MDMA slightly increased 5-HTex in the striatum and PFC in mice lacking the SERT. The selective DAT blocker GBR12909 produced a substantial increase in dialysate 5-HT in SERT-KO mice that was not found in wildtype mice [25]. When the SERT is disrupted in SERT-KO mice, 5-HT is found in DA neurons in the substantia nigra and ventral tegmental area [31]. The DAT appears to play a compensatory role in 5-HT uptake in SERT-KO mice. Therefore, MDMA may act at the DAT and increase 5-HTex levels in the striatum in SERT-KO mice. The NET also appears to be able to play a role in 5-HT uptake [32]. In the PFC, MDMA may increase 5-HTex levels by acting at the NET in SERT-KO mice.

MDMA markedly increased 5-HTex in wildtype and DAT-KO mice. MDMA binds with higher affinity to the SERT than to the DAT [5, 6]. Consistent with in vitro results, MDMA produced greater elevations in 5-HT than DA. Relevant studies have shown that many of the subjective effects of MDMA in human volunteers are reduced after administration of a 5-HT2 receptor antagonist or 5-HT reuptake inhibitors, suggesting that these effects are dependent on SERT-mediated enhancement of serotonergic transmission [33, 34].

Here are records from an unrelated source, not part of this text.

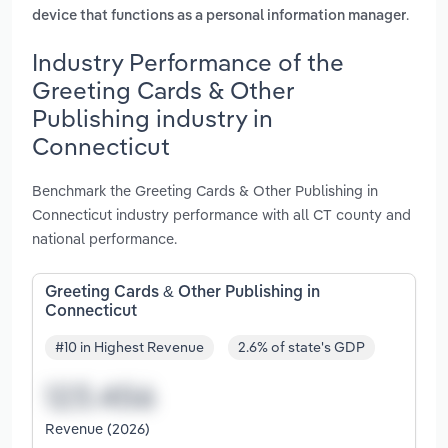
.
device that functions as a personal information manager
Industry Performance of the
Greeting Cards & Other
Publishing industry in
Connecticut
Benchmark the Greeting Cards & Other Publishing in
Connecticut industry performance with all CT county and
national performance.
Greeting Cards & Other Publishing in
Connecticut
#10 in Highest Revenue
2.6% of state's GDP
Revenue (2026)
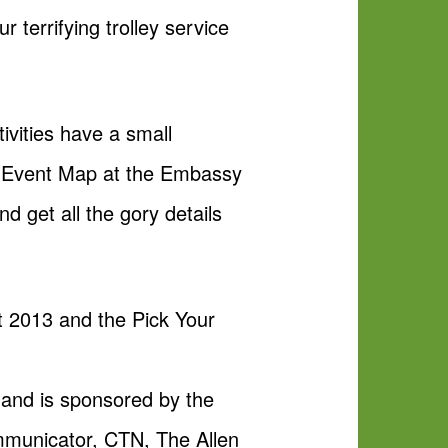
 terrifying trolley service
ivities have a small
ht Event Map at the Embassy
d get all the gory details
ht 2013 and the Pick Your
 and is sponsored by the
mmunicator, CTN, The Allen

In conclusion, the present microdialysis study using DAT- and/or SERT-KO mice demonstrated that MDMA targets monoamine transporters and stimulates predominantly serotonergic transmission.

Table 1

The Baselines (fmol/10 min) of DAex and 5-HTex in the Striatum and PFC

	Striatum			PFC
Genotype	n	DAex	5-HTex	n	DAex	5-HTex
Wildtype	20	43.00 ± 5.15	1.24 ± 0.17	24	1.24 ± 0.18	1.87 ± 0.20
DAT-KO	19	486.26 ± 62.00[***]	1.01 ± 0.13	21	1.16 ± 0.16	1.87 ± 0.24
SERT-KO	16	56.18 ± 7.44	13.07 ± 1.97[***]	16	1.32 ± 0.28	15.09 ± 1.73[***]
DAT/SERT-KO	15	596.18 ± 73.38[***]	15.13 ± 1.91[***]	19	1.42 ± 0.22	12.21 ± 1.43[***]

Data presented are means ± S.E.M.

P < 0.001 compared to the corresponding wildtype datum.